The problem of aligning superhuman models is a difficult challenge that requires empirical research to make progress. While there are still disanalogies between the current empirical setup and the ultimate problem of aligning superhuman models, there are promising directions for future work that can help overcome these difficulties.

To facilitate more research in this area, a $10 million grants program has been launched for graduate students, academics, and other researchers to work on superhuman AI alignment broadly. The program is particularly interested in supporting research related to weak-to-strong generalization.

In addition, open-source code has been released to make it easy for researchers to get started with weak-to-strong generalization experiments. This initiative is an exciting opportunity for the ML research community to make progress on alignment.

To advance the scientific understanding of when and how good weak-to-strong generalization can be expected, better scalable methods need to be developed. This will enable researchers to fix the disanalogies in the current setup and start making empirical progress on aligning future superhuman models.

Overall, the initiative to align future superhuman AI systems to be safe is an important problem that requires empirical progress. The grants program and open-source code release are exciting opportunities for researchers to make breakthroughs in this area.

Frequently Asked Questions

What are the limitations of superhuman AI systems in transitioning from weak to strong generalization?

Superhuman AI systems face limitations in transitioning from weak to strong generalization due to their inability to handle unexpected scenarios. These systems are trained on a specific dataset, and when faced with new data that is not similar to the training set, they struggle to generalize and make accurate predictions. Additionally, these systems are limited by their inability to reason about causality and make decisions based on ethical considerations.

How do superhuman AI systems overcome the challenge of domain adaptation?

Superhuman AI systems overcome the challenge of domain adaptation by utilizing transfer learning. Transfer learning involves using knowledge gained from one domain to improve performance in another domain. By leveraging pre-trained models and fine-tuning them with new data, these systems can adapt to new domains and improve their generalization capabilities.

What are the current benchmarks used to measure the generalization capabilities of AI systems?

The current benchmarks used to measure the generalization capabilities of AI systems include the ImageNet dataset, the COCO dataset, and the CIFAR-10 dataset. These datasets are commonly used in computer vision tasks and provide a standardized way to evaluate the performance of AI systems.

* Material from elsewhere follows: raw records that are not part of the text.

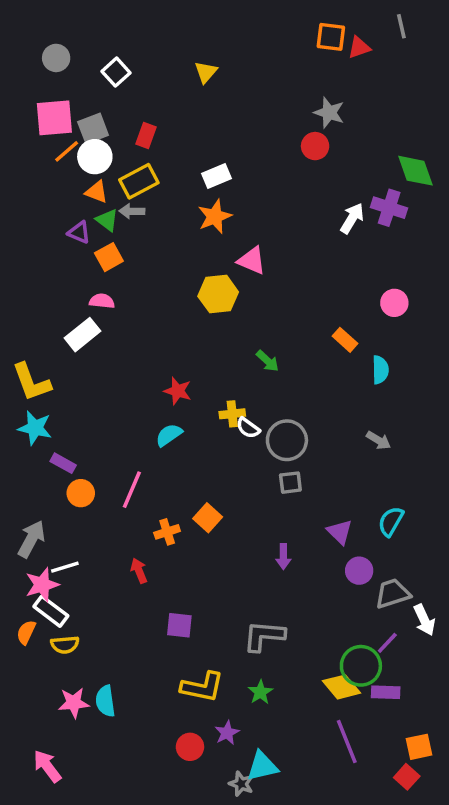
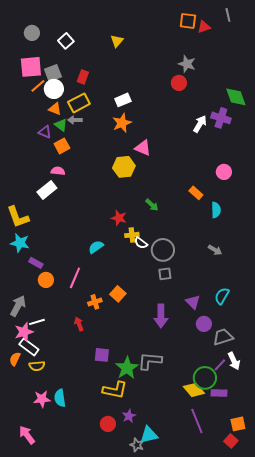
red star: (178, 391) -> (119, 218), moved
purple arrow: (283, 557) -> (161, 316), size x1.6
white arrow: (424, 620) -> (234, 361), moved
green star: (260, 692) -> (127, 368), moved, size x1.6

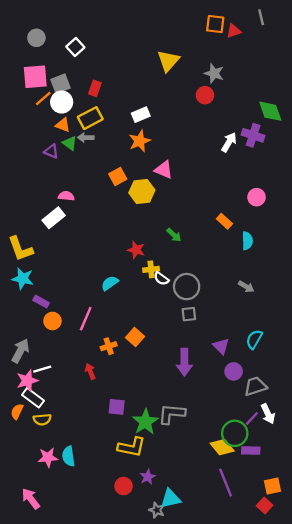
yellow triangle: (117, 41) -> (168, 61), moved, size x1.5
orange square: (62, 146) -> (118, 177), moved

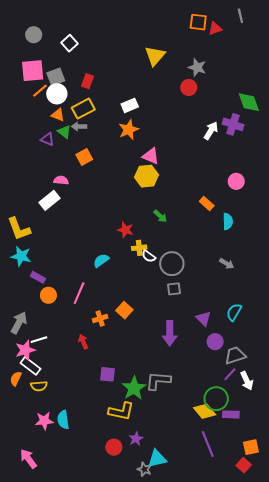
orange square: (118, 177) -> (84, 157), moved
yellow hexagon: (142, 191) -> (147, 176), moved
purple line: (252, 418) -> (230, 374), moved

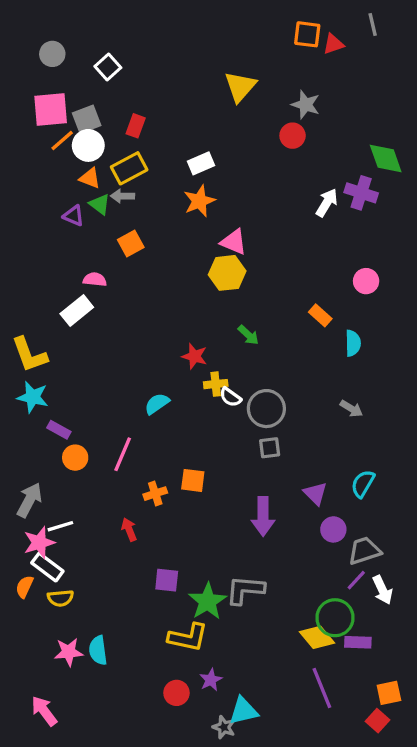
orange square: (124, 310) -> (193, 480), turned -35

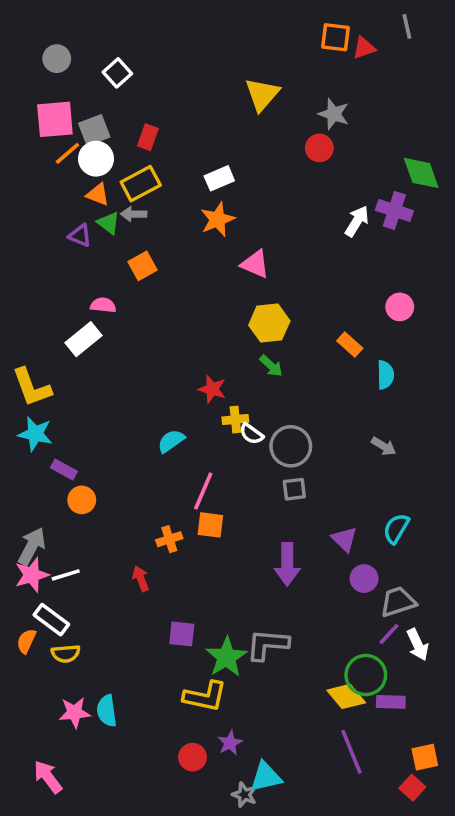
yellow hexagon: (227, 273) -> (269, 323), moved
pink line: (123, 454) -> (203, 491), moved
pink star: (39, 543) -> (32, 575), moved

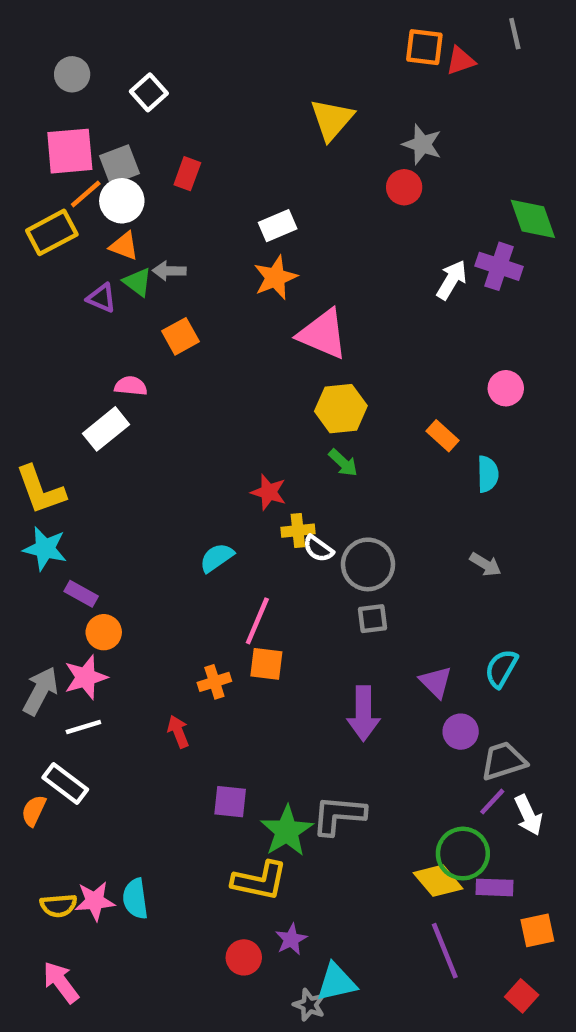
yellow rectangle: (141, 184) -> (52, 232), moved
pink triangle: (255, 264) -> (323, 334), size x1.4
pink star: (32, 575) -> (86, 677), moved
yellow semicircle: (66, 654) -> (59, 905), moved
orange square: (425, 757) -> (537, 930), moved

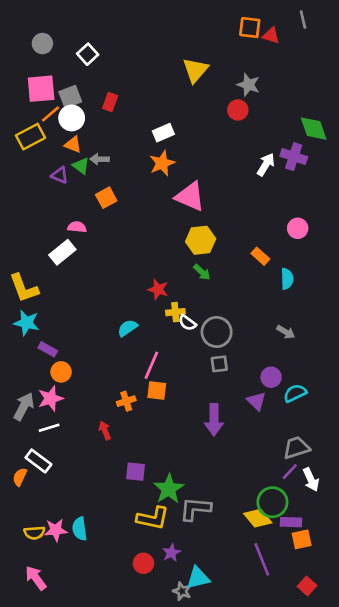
red triangle: (461, 61) -> (271, 36), turned 36
cyan semicircle: (501, 668) -> (295, 393), turned 35
purple circle: (461, 732) -> (271, 377), moved
gray L-shape: (339, 815) -> (195, 509), moved
orange square: (537, 930) -> (302, 539), moved

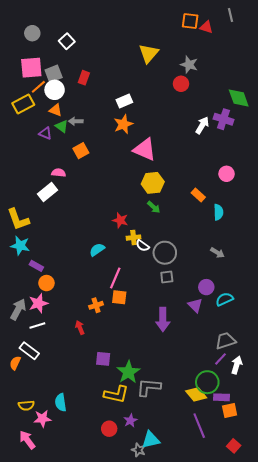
white arrow: (311, 480) -> (237, 365), turned -138
pink star: (56, 530) -> (42, 419), moved

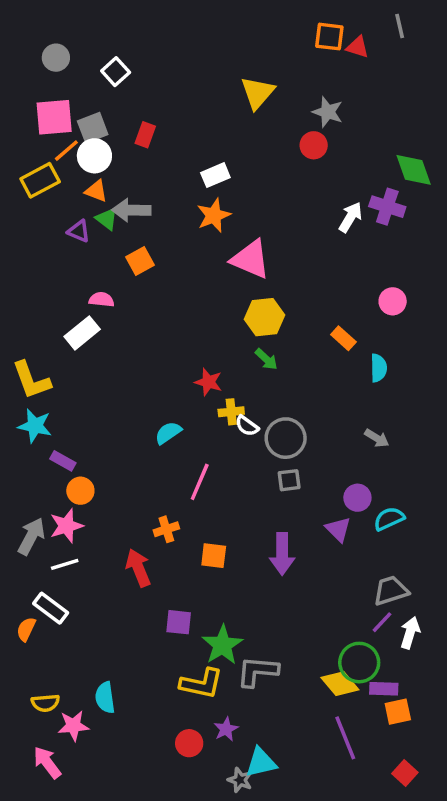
gray arrow: (76, 121) -> (131, 210), size x1.5
orange square: (119, 297) -> (214, 556), moved
red arrow: (80, 328) -> (138, 568), size x1.5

In what ways can superhuman AI systems be improved to handle unexpected scenarios better?

Superhuman AI systems can be improved to handle unexpected scenarios better by incorporating techniques such as adversarial training and robust optimization. Adversarial training involves training the system on examples that are intentionally designed to deceive it, which can improve its ability to handle unexpected scenarios. Robust optimization involves optimizing the system to perform well across a range of possible scenarios, rather than just the training set.

What role does transfer learning play in enhancing the generalization of superhuman AI?

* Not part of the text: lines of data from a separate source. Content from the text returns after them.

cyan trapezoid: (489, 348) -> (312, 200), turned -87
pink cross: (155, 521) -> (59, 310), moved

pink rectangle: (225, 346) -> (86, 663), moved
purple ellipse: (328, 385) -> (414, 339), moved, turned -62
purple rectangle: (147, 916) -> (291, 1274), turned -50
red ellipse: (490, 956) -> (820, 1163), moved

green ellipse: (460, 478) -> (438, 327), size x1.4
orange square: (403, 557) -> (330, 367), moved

Transfer learning plays a crucial role in enhancing the generalization of superhuman AI by allowing models to leverage knowledge gained from one domain to improve performance in another domain. By fine-tuning pre-trained models with new data, these systems can adapt to new domains and improve their generalization capabilities.

How does the complexity of tasks affect an AI system’s ability to generalize from weak to strong?

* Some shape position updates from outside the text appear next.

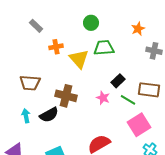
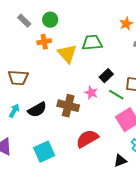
green circle: (91, 23) -> (50, 20), moved
brown cross: (66, 96) -> (68, 106), moved
cyan arrow: (26, 116) -> (14, 111), turned 40

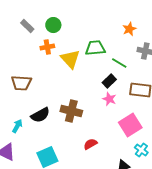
pink star: (91, 93) -> (109, 99), moved
green line: (116, 95) -> (119, 63), moved
cyan arrow: (14, 111) -> (17, 126), moved
red semicircle: (87, 139) -> (90, 144), size x0.6

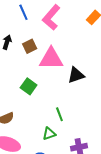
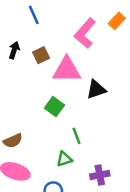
pink L-shape: (51, 17) -> (85, 33), moved
green square: (29, 86) -> (54, 107), moved

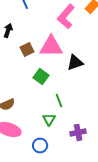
brown square: (41, 55) -> (27, 50), moved
green triangle: (64, 159) -> (49, 120), turned -40

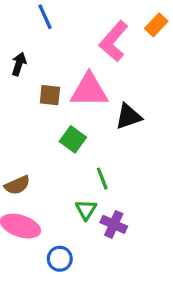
brown square: (27, 50) -> (50, 95), turned 32
purple cross: (78, 132) -> (114, 224), moved, turned 35
blue circle: (40, 146) -> (60, 259), moved

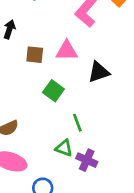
pink triangle: (89, 90) -> (67, 51), size x0.7
green triangle: (86, 210) -> (64, 148), turned -42

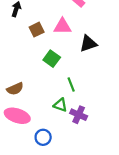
brown square: (35, 55) -> (37, 30), turned -32

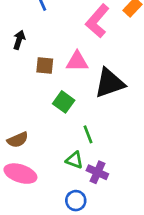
brown square: (37, 30) -> (45, 65), turned 32
black triangle: (88, 44) -> (110, 83), size x1.4
blue circle: (43, 137) -> (76, 201), moved

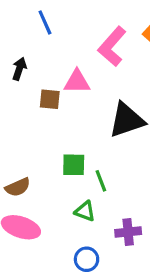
pink triangle: (77, 61) -> (77, 82), moved
green square: (64, 102) -> (74, 165), moved, turned -35
purple cross: (97, 172) -> (128, 232), moved, turned -30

The complexity of tasks can affect an AI system’s ability to generalize from weak to strong by increasing the difficulty of learning representations that generalize well to new scenarios. As tasks become more complex, the number of possible scenarios that the system may encounter increases, making it more challenging to generalize from the training set to new data. However, by incorporating techniques such as transfer learning and robust optimization, these systems can overcome these challenges and improve their generalization capabilities.